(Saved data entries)
────────────────────────────────────────
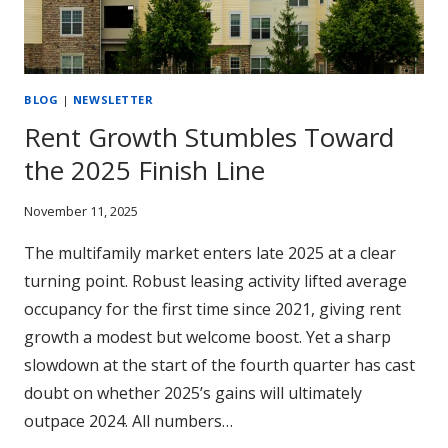
BLOG
|
NEWSLETTER
Rent Growth Stumbles Toward
the 2025 Finish Line
November 11, 2025
The multifamily market enters late 2025 at a clear
turning point. Robust leasing activity lifted average
occupancy for the first time since 2021, giving rent
growth a modest but welcome boost. Yet a sharp
slowdown at the start of the fourth quarter has cast
doubt on whether 2025’s gains will ultimately
outpace 2024. All numbers…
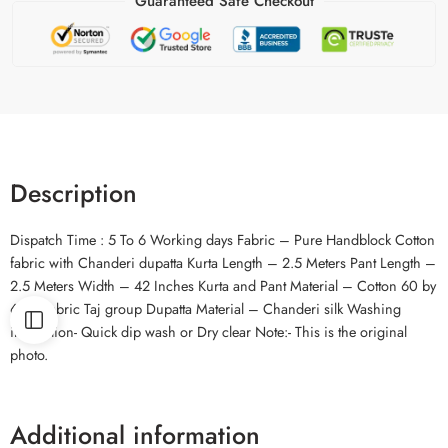
Guaranteed Safe Checkout
Description
Dispatch Time : 5 To 6 Working days Fabric – Pure Handblock Cotton
fabric with Chanderi dupatta Kurta Length – 2.5 Meters Pant Length –
2.5 Meters Width – 42 Inches Kurta and Pant Material – Cotton 60 by
60 cambric Taj group Dupatta Material – Chanderi silk Washing
instruction- Quick dip wash or Dry clear Note:- This is the original
photo.
Additional information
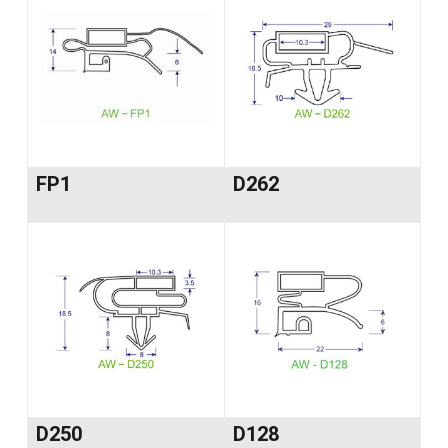
FP1
D262
D250
D128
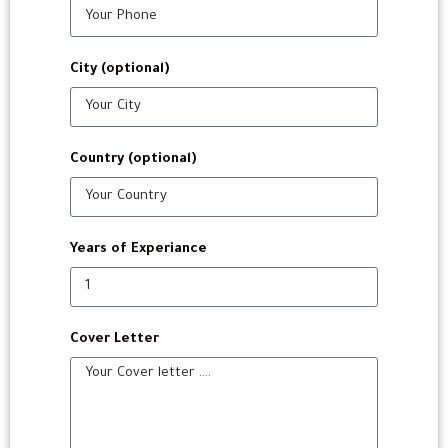
City (optional)
Country (optional)
Years of Experiance
Cover Letter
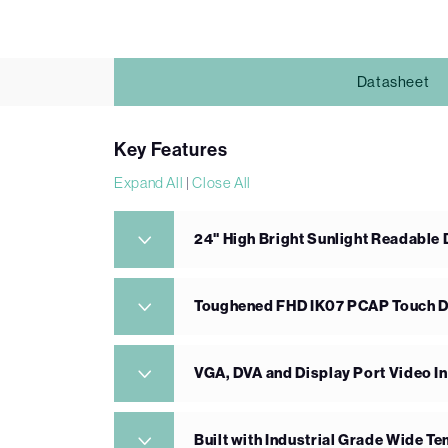
Datasheet
Key Features
Expand All
|
Close All
24" High Bright Sunlight Readable 
Toughened FHD IK07 PCAP Touch D
VGA, DVA and Display Port Video I
Built with Industrial Grade Wide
────────────────────────────────────────
# [Goal of the exercise]
Only the lines from the one containing "Guaranteed Safe Checkout" through the final line of the records should be retyped, exactly, with every picture omitted.

# [Solution for this exercise]
Guaranteed Safe Checkout
Description
Dispatch Time : 5 To 6 Working days Fabric – Pure Handblock Cotton
fabric with Chanderi dupatta Kurta Length – 2.5 Meters Pant Length –
2.5 Meters Width – 42 Inches Kurta and Pant Material – Cotton 60 by
60 cambric Taj group Dupatta Material – Chanderi silk Washing
instruction- Quick dip wash or Dry clear Note:- This is the original
photo.
Additional information
FP1
D262
D250
D128
City (optional)
Country (optional)
Years of Experiance
Cover Letter
Datasheet
Key Features
Expand All
|
Close All
24" High Bright Sunlight Readable 
Toughened FHD IK07 PCAP Touch D
VGA, DVA and Display Port Video I
Built with Industrial Grade Wide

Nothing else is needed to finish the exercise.